Presentato in concorso al più recente festival di Cannes, “Doppio amore” ha diviso la critica, ma i risultati al botteghini hanno dato ragione a Ozon. In fondo non c’è essere umano senza desideri e pulsioni nascoste. Qualcosa che se non impariamo a tirare fuori finirà con il farci male. Questo thriller della mente, di un’eleganza formale quasi patinata, è un giallo psico-sessuale e visionario, conturbante. Imperfetto e fisico. Ozon sfrutta sino all’estremo i corpi dei suoi protagonisti, cimentandosi con un erotismo che culmina nel pulp e nell’horror. Non si tratta del solito ménage á trois del cinema francese. I due fratelli protagonisti sono due in uno e Ozon mette in campo un gioco di specchi esasperato, moltiplica i piani di lettura e crea scenari belli quanto disturbanti. Lo è il museo dove lavora Chloe e dove è stata allestita la mostra “Carne e sangue”. Lo sono le ripetute scene di sesso, fredde come la scenografia, allestimenti estetizzanti ed enigmatici.

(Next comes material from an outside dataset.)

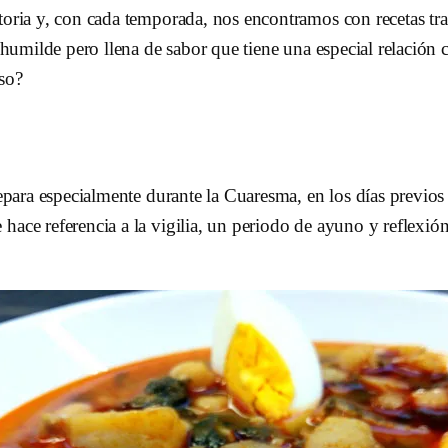
toria y, con cada temporada, nos encontramos con recetas tra
a humilde pero llena de sabor que tiene una especial relación
oso?
prepara especialmente durante la Cuaresma, en los días previ
ace referencia a la vigilia, un periodo de ayuno y reflexión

“Doppio amore” è il racconto di una lotta contro se stessi. Apparentemente al centro c’è la “Giovane e bella” Marine Vacth, in realtà nient’altro che il mediatore evanescente tra l’uomo e se stesso. L’uomo è il bravo Jérémie Renier, che Ozon torna a dirigere dopo “Les Amants criminel” e “Potiche – La bella statuina”. L’attore si sdoppia magnificamente nei due gemelli all’opposto Paul e Louis: composto, educato, timido e fin troppo riservato il primo, con il quale Chloe finisce per fidanzarsi; risoluto, violento, virile il secondo, con il quale la donna intraprende una terapia a base di sesso intensivo.

Non stupisce che dopo il rigore formale in bianco e nero e la sensualità trattenuta del bellissimo “Frantz”, l’enfant terrible del cinema francese - regista che da sempre dichiara di voler girare un porno - si sia concesso un film ben più esplicito e ardito. Un delirio di indistinzione tra realtà e immaginario, in cui i personaggi continuano a scambiarsi i ruoli, a capovolgersi nel proprio opposto. Ma è proprio in questo perenne gioco di scambi che si può intravedere l’essenza del film, ovvero un tentativo di mettere in scena l’attrazione verso il proprio doppio, verso il proprio sé allo specchio. Un’impresa non facile, affascinante e non totalmente riuscita.